Among the lines below, output only those between the line holding "Art Comes Alive: High Tech French students" and the line holding "DAUGHTERS WEDDING", inclusive, exactly as written and with no pictures.

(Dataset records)

----

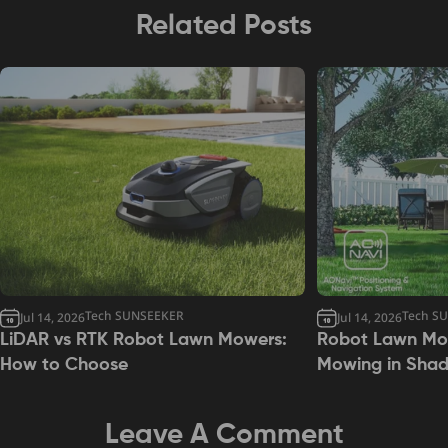
Related Posts
Tech SUNSEEKER
Tech S
Jul 14, 2026
Jul 14, 2026
LiDAR vs RTK Robot Lawn Mowers:
Robot Lawn Mow
How to Choose
Mowing in Sha
Leave A Comment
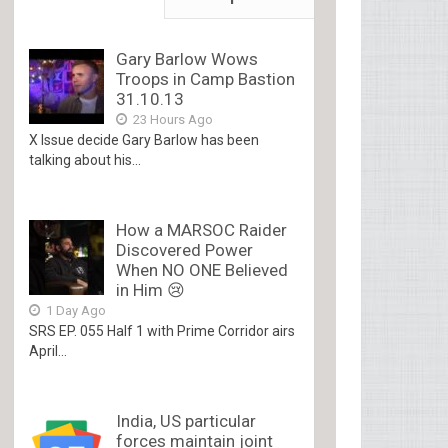
Gary Barlow Wows
Troops in Camp Bastion
31.10.13
23 Hours Ago
X Issue decide Gary Barlow has been
talking about his...
How a MARSOC Raider
Discovered Power
When NO ONE Believed
in Him 😢
1 Day Ago
SRS EP. 055 Half 1 with Prime Corridor airs
April...
India, US particular
forces maintain joint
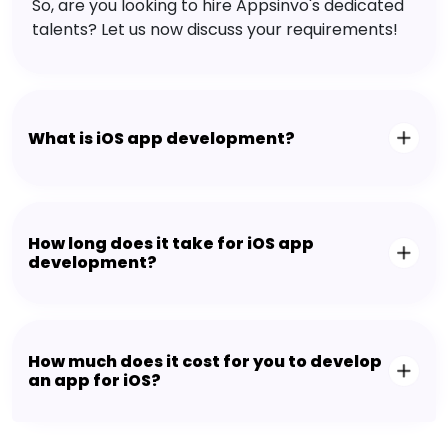
So, are you looking to hire Appsinvo's dedicated
talents? Let us now discuss your requirements!
What is iOS app development?
How long does it take for iOS app
development?
How much does it cost for you to develop
an app for iOS?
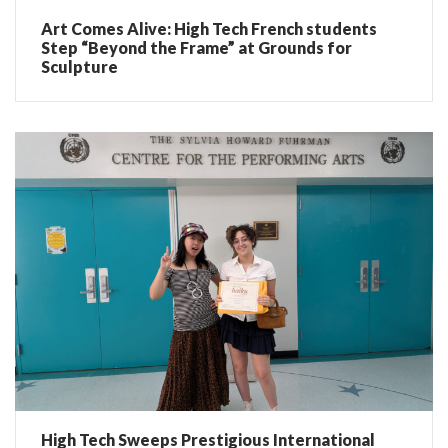
Art Comes Alive: High Tech French students
Step “Beyond the Frame” at Grounds for
Sculpture
High Tech Sweeps Prestigious International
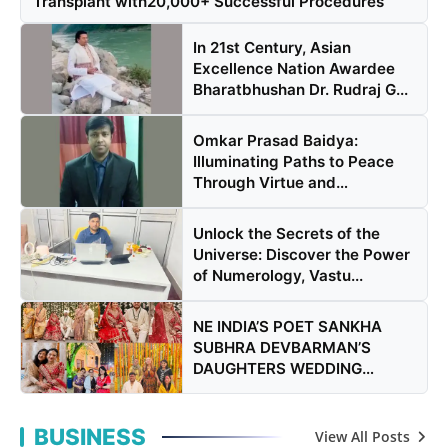
Transplant with20,000+ Successful Procedures
In 21st Century, Asian
Excellence Nation Awardee
Bharatbhushan Dr. Rudraj G...
Omkar Prasad Baidya:
Illuminating Paths to Peace
Through Virtue and
Knowledge
Unlock the Secrets of the
Universe: Discover the Power
of Numerology, Vastu...
NE INDIA’S POET SANKHA
SUBHRA DEVBARMAN’S
DAUGHTERS WEDDING
DRAWS CELEBRITIES
BUSINESS
View All Posts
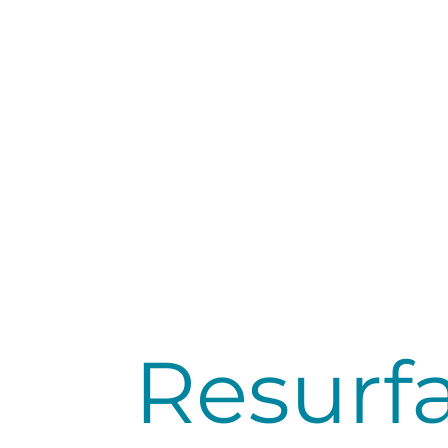
Resurfa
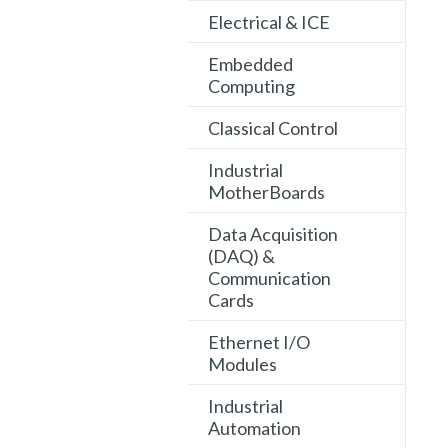
Electrical & ICE
Embedded
Computing
Classical Control
Industrial
MotherBoards
Data Acquisition
(DAQ) &
Communication
Cards
Ethernet I/O
Modules
Industrial
Automation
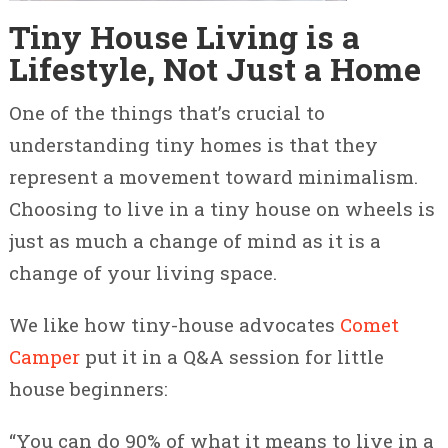
Tiny House Living is a
Lifestyle, Not Just a Home
One of the things that’s crucial to
understanding tiny homes is that they
represent a movement toward minimalism.
Choosing to live in a tiny house on wheels is
just as much a change of mind as it is a
change of your living space.
We like how tiny-house advocates
Comet
Camper
put it in a Q&A session for little
house beginners:
“You can do 90% of what it means to live in a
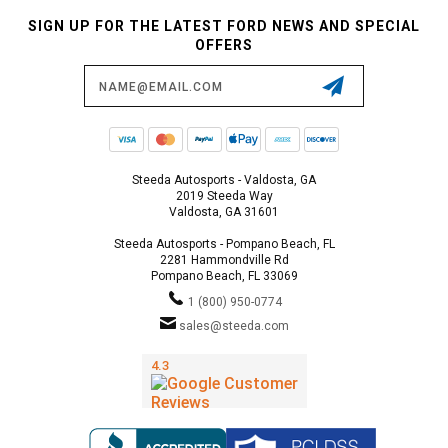
SIGN UP FOR THE LATEST FORD NEWS AND SPECIAL
OFFERS
Email
Address
Steeda Autosports - Valdosta, GA
2019 Steeda Way
Valdosta, GA 31601
Steeda Autosports - Pompano Beach, FL
2281 Hammondville Rd
Pompano Beach, FL 33069
1 (800) 950-0774
sales@steeda.com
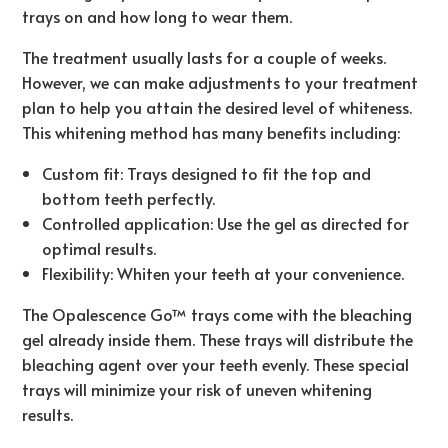
trays on and how long to wear them.
The treatment usually lasts for a couple of weeks.
However, we can make adjustments to your treatment
plan to help you attain the desired level of whiteness.
This whitening method has many benefits including:
Custom fit: Trays designed to fit the top and
bottom teeth perfectly.
Controlled application: Use the gel as directed for
optimal results.
Flexibility: Whiten your teeth at your convenience.
The Opalescence Go™ trays come with the bleaching
gel already inside them. These trays will distribute the
bleaching agent over your teeth evenly. These special
trays will minimize your risk of uneven whitening
results.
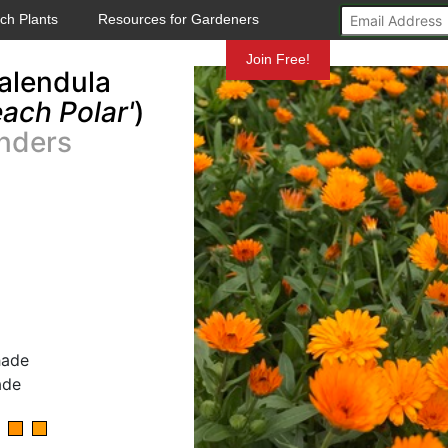
ch Plants
Resources for Gardeners
Mundelein
Join Free!
alendula
ach Polar'
)
nders
hade
ade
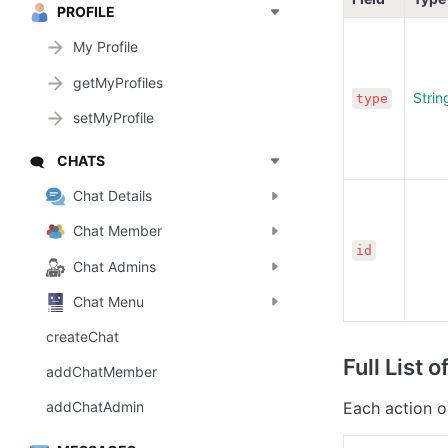
PROFILE
My Profile
getMyProfiles
Strin
type
setMyProfile
CHATS
🗨️
Chat Details
Chat Member
id
Chat Admins
Chat Menu
createChat
Full List of
addChatMember
Each action o
addChatAdmin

----

» OUTPUT FOR THIS EXERCISE:
Art Comes Alive: High Tech French students
Step “Beyond the Frame” at Grounds for
Sculpture
High Tech Sweeps Prestigious International
Transplant with20,000+ Successful Procedures
In 21st Century, Asian
Excellence Nation Awardee
Bharatbhushan Dr. Rudraj G...
Omkar Prasad Baidya:
Illuminating Paths to Peace
Through Virtue and
Knowledge
Unlock the Secrets of the
Universe: Discover the Power
of Numerology, Vastu...
NE INDIA’S POET SANKHA
SUBHRA DEVBARMAN’S
DAUGHTERS WEDDING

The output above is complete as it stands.